The assessment of organisational culture at the Sydney Institute of Technology

Year: 1996

Author: Frew, Bob

Type of paper: Abstract refereed

Culture is an important characteristic of an organisation as it consists of the values, beliefs and social ideals of staff, and can be either an asset or a liability. As an asset it can generate high levels of cooperation because of the shared beliefs and values, but a liability when these do not align with the needs of an organisation.

The organisational culture of the Sydney Institute of Technology is currently being evaluated as the Institute's needs have changed due to the changed environment in which it operates, and because a quality management program that is being implemented.

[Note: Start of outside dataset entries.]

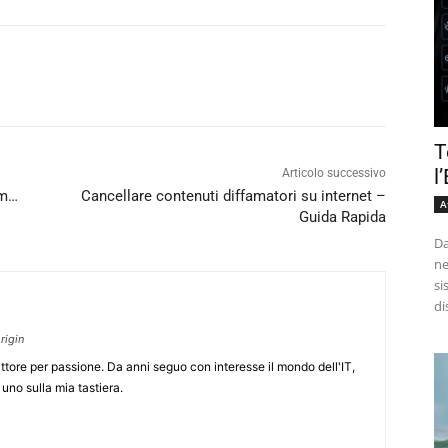
T
l
Articolo successivo
mm…
Cancellare contenuti diffamatori su internet –
A
Guida Rapida
Da
ne
si
di
rigin
rittore per passione. Da anni seguo con interesse il mondo dell'IT,
uno sulla mia tastiera.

This paper outlines a research project in evaluating the organisational culture of the Sydney Institute of Technology. This institute, which enrols approximately 55,000 students, employs approximately 2,000 staff, and expends a recurrent budget of $155 million, has been undergoing restructuring since 1992, and must now position itself as a model of best practice in providing quality vocational education and training.

The paper discusses results obtained from the administration of two survey instruments at the Sydney Institute of Technology. The first of these focussed on models of organisational culture, such as clan, adhocracy, market and hierarchy, developed by the National Centre for Higher Education Management Systems in the United States of America. The second uses the work of Grady (1995) and asked the respondents to describe their perceptions of the Sydney Institute of Technology metaphorically.

Responses from the two survey instruments are then related to a Teaching/Learning Index developed at Sydney Institute of Technology as a measure of customer satisfaction. The paper concludes by previewing some of the implications of the research.